* [Provided data]:
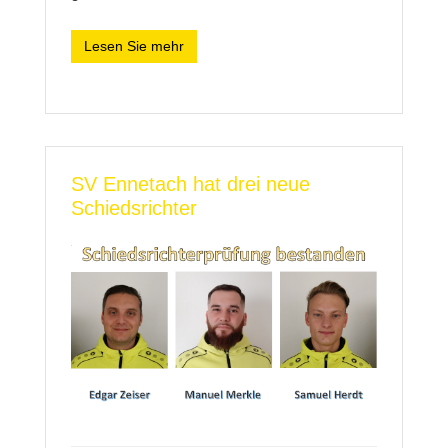
Lesen Sie mehr
SV Ennetach hat drei neue
Schiedsrichter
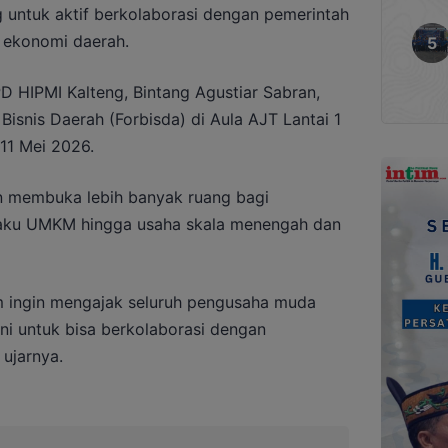
 untuk aktif berkolaborasi dengan pemerintah
ekonomi daerah.
D HIPMI Kalteng, Bintang Agustiar Sabran,
Bisnis Daerah (Forbisda) di Aula AJT Lantai 1
 11 Mei 2026.
n membuka lebih banyak ruang bagi
laku UMKM hingga usaha skala menengah dan
m ingin mengajak seluruh pengusaha muda
ni untuk bisa berkolaborasi dengan
 ujarnya.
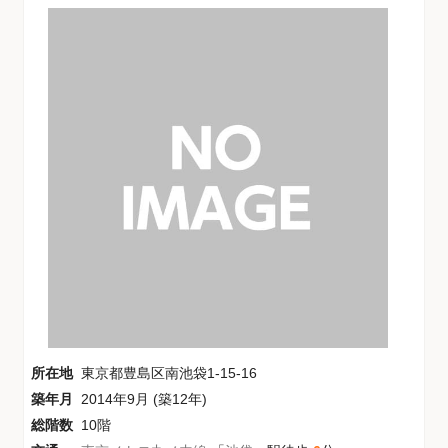
所在地
東京都豊島区南池袋1-15-16
築年月
2014年9月 (築12年)
総階数
10階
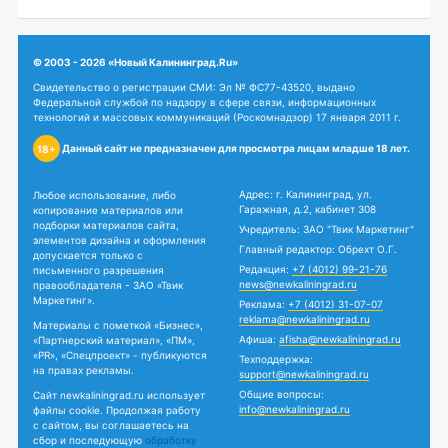
© 2003 - 2026 «Новый Калининград.Ru»
Свидетельство о регистрации СМИ: Эл № ФС77-43520, выдано
Федеральной службой по надзору в сфере связи, информационных
технологий и массовых коммуникаций (Роскомнадзор) 17 января 2011 г.
Данный сайт не предназначен для просмотра лицам младше 18 лет.
18+
Адрес: г. Калининград, ул.
Любое использование, либо
Гаражная, д.2, кабинет 308
копирование материалов или
подборки материалов сайта,
Учредитель: ЗАО "Твик Маркетинг"
элементов дизайна и оформления
Главный редактор: Обрехт О.Г.
допускается только с
Редакция:
+7 (4012) 99-21-76
письменного разрешения
news@newkaliningrad.ru
правообладателя - ЗАО «Твик
Маркетинг».
Реклама:
+7 (4012) 31-07-07
reklama@newkaliningrad.ru
Материалы с пометкой «Бизнес»,
Афиша:
afisha@newkaliningrad.ru
«Партнерский материал», «ПМ»,
«PR», «Спецпроект» - публикуются
Техподдержка:
на правах рекламы.
support@newkaliningrad.ru
Общие вопросы:
Сайт newkaliningrad.ru использует
info@newkaliningrad.ru
файлы cookie. Продолжая работу
с сайтом, вы соглашаетесь на
сбор и последующую
обработку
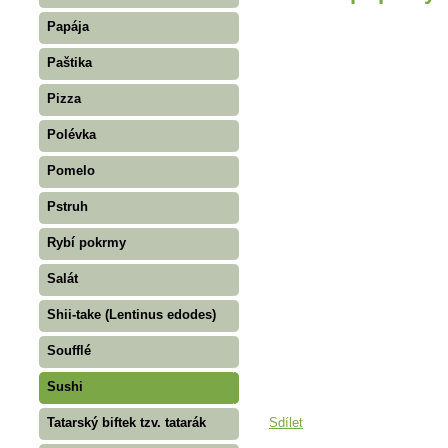
Papája
Paštika
Pizza
Polévka
Pomelo
Pstruh
Rybí pokrmy
Salát
Shii-take (Lentinus edodes)
Soufflé
Sushi
Sdílet
Tatarský biftek tzv. tatarák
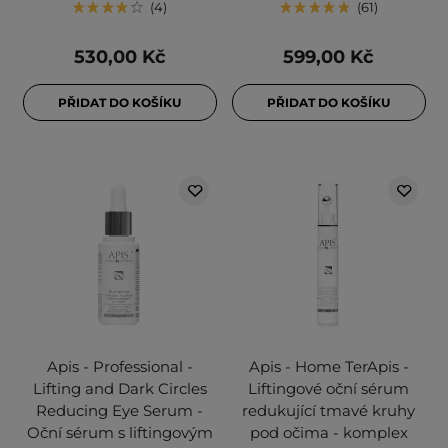
4
61
530,00 Kč
599,00 Kč
PŘIDAT DO KOŠÍKU
PŘIDAT DO KOŠÍKU
Apis - Professional -
Apis - Home TerApis -
Lifting and Dark Circles
Liftingové oční sérum
Reducing Eye Serum -
redukující tmavé kruhy
Oční sérum s liftingovým
pod očima - komplex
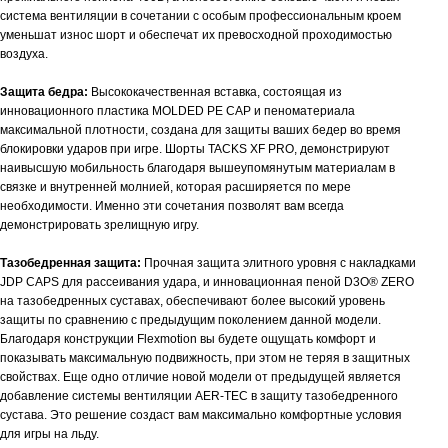
система вентиляции в сочетании с особым профессиональным кроем
уменьшат износ шорт и обеспечат их превосходной проходимостью
воздуха.
Защита бедра:
Высококачественная вставка, состоящая из
инновационного пластика
MOLDED
PE
CAP
и пеноматериала
максимальной плотности, создана для защиты ваших бедер во время
блокировки ударов при игре. Шорты
TACKS
XF
PRO
, демонстрируют
наивысшую мобильность благодаря вышеупомянутым материалам в
связке и внутренней молнией, которая расширяется по мере
необходимости. Именно эти сочетания позволят вам всегда
демонстрировать зрелищную игру.
Тазобедренная защита:
Прочная защита элитного уровня с накладками
JDP CAPS для рассеивания удара, и инновационная пеной D3O® ZERO
на тазобедренных суставах, обеспечивают более высокий уровень
защиты по сравнению с предыдущим поколением данной модели.
Благодаря конструкции
Flexmotion
вы будете ощущать комфорт и
показывать максимальную подвижность, при этом не теряя в защитных
свойствах. Еще одно отличие новой модели от предыдущей является
добавление системы вентиляции
AER
-
TEC
в защиту тазобедренного
сустава. Это решение создаст вам максимально комфортные условия
для игры на льду.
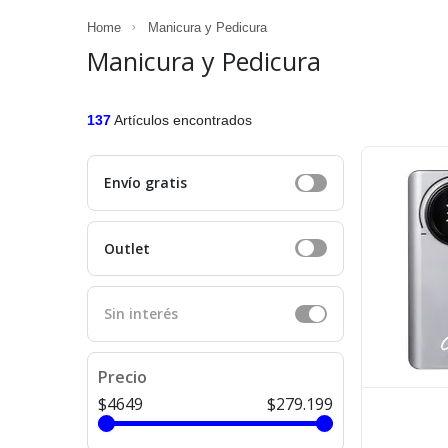
Home
Manicura y Pedicura
Manicura y Pedicura
137
Artículos encontrados
Envío gratis
Outlet
Sin interés
Precio
$4649
$279.199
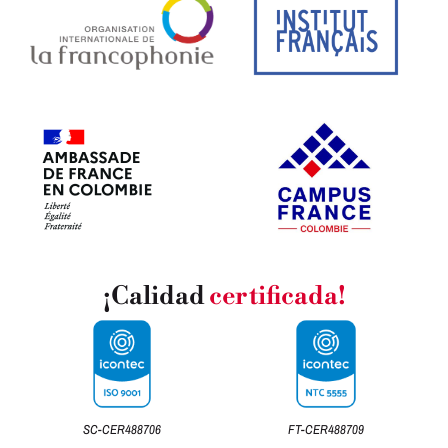
¡Calidad
certificada!
SC-CER488706
FT-CER488709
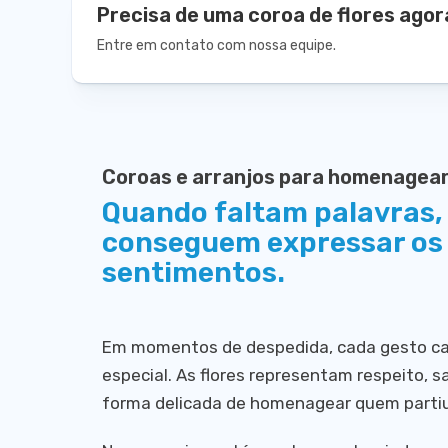
Precisa de uma coroa de flores agor
Entre em contato com nossa equipe.
Coroas e arranjos para homenagea
Quando faltam palavras, 
conseguem expressar os 
sentimentos.
Em momentos de despedida, cada gesto car
especial. As flores representam respeito,
forma delicada de homenagear quem partiu 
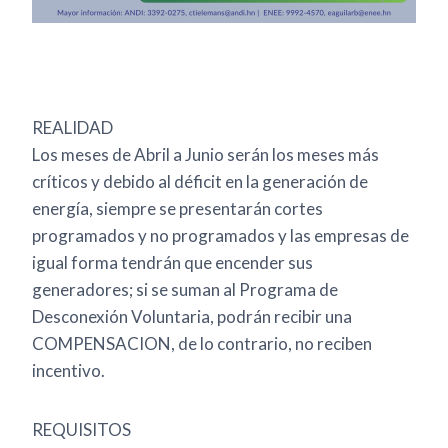
REALIDAD
Los meses de Abril a Junio serán los meses más
críticos y debido al déficit en la generación de
energía, siempre se presentarán cortes
programados y no programados y las empresas de
igual forma tendrán que encender sus
generadores; si se suman al Programa de
Desconexión Voluntaria, podrán recibir una
COMPENSACION, de lo contrario, no reciben
incentivo.
REQUISITOS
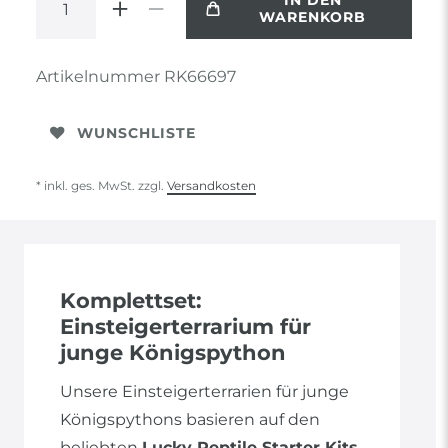
IN DEN
WARENKORB
Artikelnummer
RK66697
WUNSCHLISTE
* inkl. ges. MwSt. zzgl.
Versandkosten
Komplettset:
Einsteigerterrarium für
junge Königspython
Unsere Einsteigerterrarien für junge
Königspythons basieren auf den
beliebten
Lucky Reptile Starter Kits
.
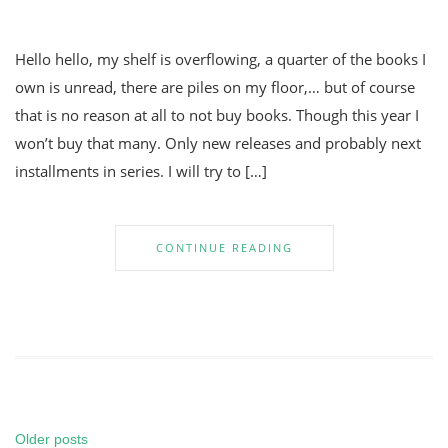
Hello hello, my shelf is overflowing, a quarter of the books I
own is unread, there are piles on my floor,… but of course
that is no reason at all to not buy books. Though this year I
won’t buy that many. Only new releases and probably next
installments in series. I will try to […]
CONTINUE READING
Older posts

* [Work instruction]:
Pull out all lines containing the word "berkolaborasi" from the entries above.

* [Written answer]:
 untuk aktif berkolaborasi dengan pemerintah
ni untuk bisa berkolaborasi dengan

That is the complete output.